In queste ore in commissione Bilancio della Camera dei Deputati si sta discutendo un emendamento che prevede l’assegnazione di 140 milioni di euro per l’anno 2019 sulla base dell’accordo raggiunto tra Stato e Regione lo scorso 15 maggio attraverso l’utilizzo del Fondo di sviluppo e coesione. In sostanza si evita il default attingendo ai fondi per gli investimenti. Risorse giudicate insufficienti, secondo De Luca servono 350 milioni di euro. Ecco perché con un atto di protesta De Luca ha deciso di chiudere la sede istituzionale, barricarsi al suo interno e cominciare lo sciopero della fame ad oltranza, nell’attesa di risposte. Per poi annunciare: «Non mi resta che avviare la dichiarazione di dissesto. Ed è un meccanismo irreversibile: se la città metropolitana di Messina non andrà avanti, nessun altro andrà avanti nessuno. Scriveremo alla Corte dei Conti per chiedere di verificare come si sta lavorando nelle altre città metropolitane».
Così, bersaglio numero uno diventa l’assessore all’Economia Gaetano Armao. «Deve andare a casa», attacca il sindaco. Armao ha condotto le trattative col governo nazionale e ha chiuso l’accordo che adesso è in discussione alla Camera: 140 milioni verrebbero prelevati del Fondo di coesione e sviluppo e di questi, ricorda De Luca, «solo 100 sono destinati alle ex province, i restanti vanno alla regione. Altri 10 milioni verranno prelevati dai fondi previsti per interventi strutturali che non saranno destinati alle ex province, ma sempre alla Regione». Contro Armao la questione è anche politica. Nei giorni scorsi era stato il presidente dell’Ars, Gianfranco Miccichè (che sempre più rinsalda l’asse con De Luca) a definirlo «un ex assessore». Ma De Luca ne ha anche per Bernadette Grasso, assessora regionale alle Autonomie locali: «Se è vero che sei stata messa da parte dall’assessore Armao, ora devi prendere una posizione».

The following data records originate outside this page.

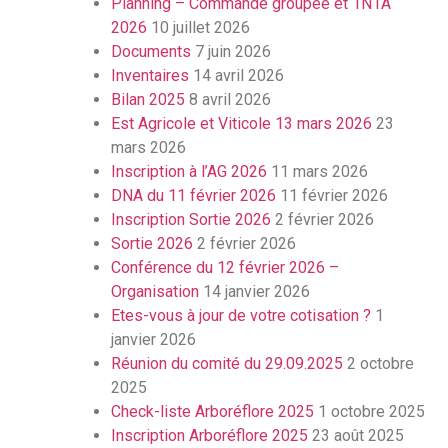
Planning – Commande groupée et 1N1A
2026
10 juillet 2026
Documents
7 juin 2026
Inventaires
14 avril 2026
Bilan 2025
8 avril 2026
Est Agricole et Viticole 13 mars 2026
23
mars 2026
Inscription à l’AG 2026
11 mars 2026
DNA du 11 février 2026
11 février 2026
Inscription Sortie 2026
2 février 2026
Sortie 2026
2 février 2026
Conférence du 12 février 2026 –
Organisation
14 janvier 2026
Etes-vous à jour de votre cotisation ?
1
janvier 2026
Réunion du comité du 29.09.2025
2 octobre
2025
Check-liste Arboréflore 2025
1 octobre 2025
Inscription Arboréflore 2025
23 août 2025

Sulle ex province si incrocia anche l’aspetto delle elezioni dei consigli e dei presidenti dei liberi consorzi. L’Ars ha deciso di far slittare il voto, approvando una proposta formulata dal Gruppo Misto, dall’Udc, da Fratelli d’Italia, dai Popolari e Autonomisti e da Sicilia Futura e che rientrava tra gli accordi previsti dall’ormai famoso patto della Madonnina siglato da De Luca con Miccichè. La decisione dell’Ars ha scatenato la rabbia del presidente Nello Musumeci che oggi presenterà un emendamento per fare marcia indietro e stabilire una data per le elezioni.
«Musumeci – è l’affondo di De Luca stamattina – non inneschi un cortocircuito istituzionale che non ha precedenti nella storia della democrazia siciliana e si concentri per risolvere il problema finanziario. Solo dopo sarà legittimo chiedere al Parlamento siciliano di modificare la decisione assunta e magari garantire lo svolgimento delle elezioni ad ottobre 2019. Senza il rinvio fisiologico – conclude – si deciderà di celebrare il funerale delle ex Province».